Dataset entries
+++++

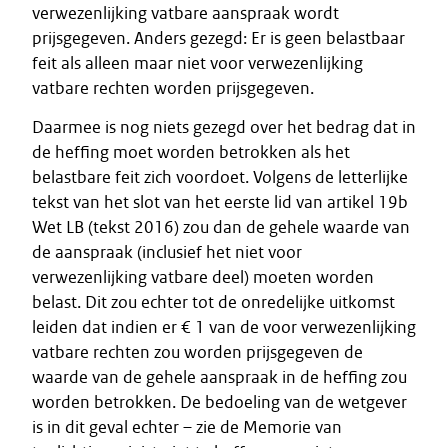
verwezenlijking vatbare aanspraak wordt
prijsgegeven. Anders gezegd: Er is geen belastbaar
feit als alleen maar niet voor verwezenlijking
vatbare rechten worden prijsgegeven.
Daarmee is nog niets gezegd over het bedrag dat in
de heffing moet worden betrokken als het
belastbare feit zich voordoet. Volgens de letterlijke
tekst van het slot van het eerste lid van artikel 19b
Wet LB (tekst 2016) zou dan de gehele waarde van
de aanspraak (inclusief het niet voor
verwezenlijking vatbare deel) moeten worden
belast. Dit zou echter tot de onredelijke uitkomst
leiden dat indien er € 1 van de voor verwezenlijking
vatbare rechten zou worden prijsgegeven de
waarde van de gehele aanspraak in de heffing zou
worden betrokken. De bedoeling van de wetgever
is in dit geval echter – zie de Memorie van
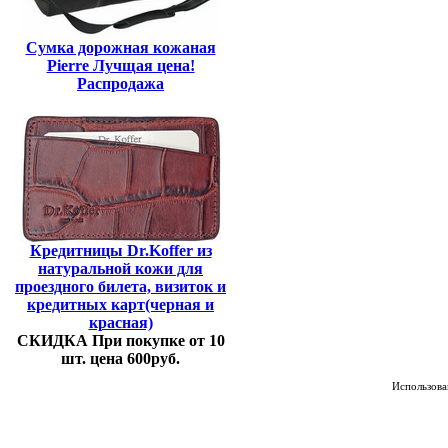
Сумка дорожная кожаная
Pierre Лучщая цена!
Распродажа
Кредитницы Dr.Koffer из
натуральной кожи для
проездного билета, визиток и
кредитных карт(черная и
красная)
СКИДКА При покупке от 10
шт. цена 600руб.
Использован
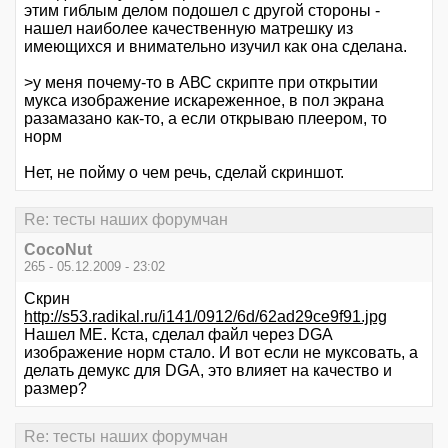
этим гиблым делом подошел с другой стороны -
нашел наиболее качественную матрешку из
имеющихся и внимательно изучил как она сделана.
>у меня почему-то в АВС скрипте при открытии
мукса изображение искареженное, в пол экрана
разамазано как-то, а если открываю плеером, то
норм
Нет, не пойму о чем речь, сделай скриншот.
Re: тесты наших форумчан
CocoNut
265 - 05.12.2009 - 23:02
Скрин
http://s53.radikal.ru/i141/0912/6d/62ad29ce9f91.jpg
Нашел МЕ. Кста, сделал файл через DGA
изображение норм стало. И вот если не муксовать, а
делать демукс для DGA, это влияет на качество и
размер?
Re: тесты наших форумчан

+++++

Leave out any pictures and return exactly the lines from the beginning of the data through the line with "изображение норм стало.", inclusive.

**Solved exercise**:
verwezenlijking vatbare aanspraak wordt
prijsgegeven. Anders gezegd: Er is geen belastbaar
feit als alleen maar niet voor verwezenlijking
vatbare rechten worden prijsgegeven.
Daarmee is nog niets gezegd over het bedrag dat in
de heffing moet worden betrokken als het
belastbare feit zich voordoet. Volgens de letterlijke
tekst van het slot van het eerste lid van artikel 19b
Wet LB (tekst 2016) zou dan de gehele waarde van
de aanspraak (inclusief het niet voor
verwezenlijking vatbare deel) moeten worden
belast. Dit zou echter tot de onredelijke uitkomst
leiden dat indien er € 1 van de voor verwezenlijking
vatbare rechten zou worden prijsgegeven de
waarde van de gehele aanspraak in de heffing zou
worden betrokken. De bedoeling van de wetgever
is in dit geval echter – zie de Memorie van
Сумка дорожная кожаная
Pierre Лучщая цена!
Распродажа
Кредитницы Dr.Koffer из
натуральной кожи для
проездного билета, визиток и
кредитных карт(черная и
красная)
СКИДКА При покупке от 10
шт. цена 600руб.
Использован
этим гиблым делом подошел с другой стороны -
нашел наиболее качественную матрешку из
имеющихся и внимательно изучил как она сделана.
>у меня почему-то в АВС скрипте при открытии
мукса изображение искареженное, в пол экрана
разамазано как-то, а если открываю плеером, то
норм
Нет, не пойму о чем речь, сделай скриншот.
Re: тесты наших форумчан
CocoNut
265 - 05.12.2009 - 23:02
Скрин
http://s53.radikal.ru/i141/0912/6d/62ad29ce9f91.jpg
Нашел МЕ. Кста, сделал файл через DGA
изображение норм стало. И вот если не муксовать, а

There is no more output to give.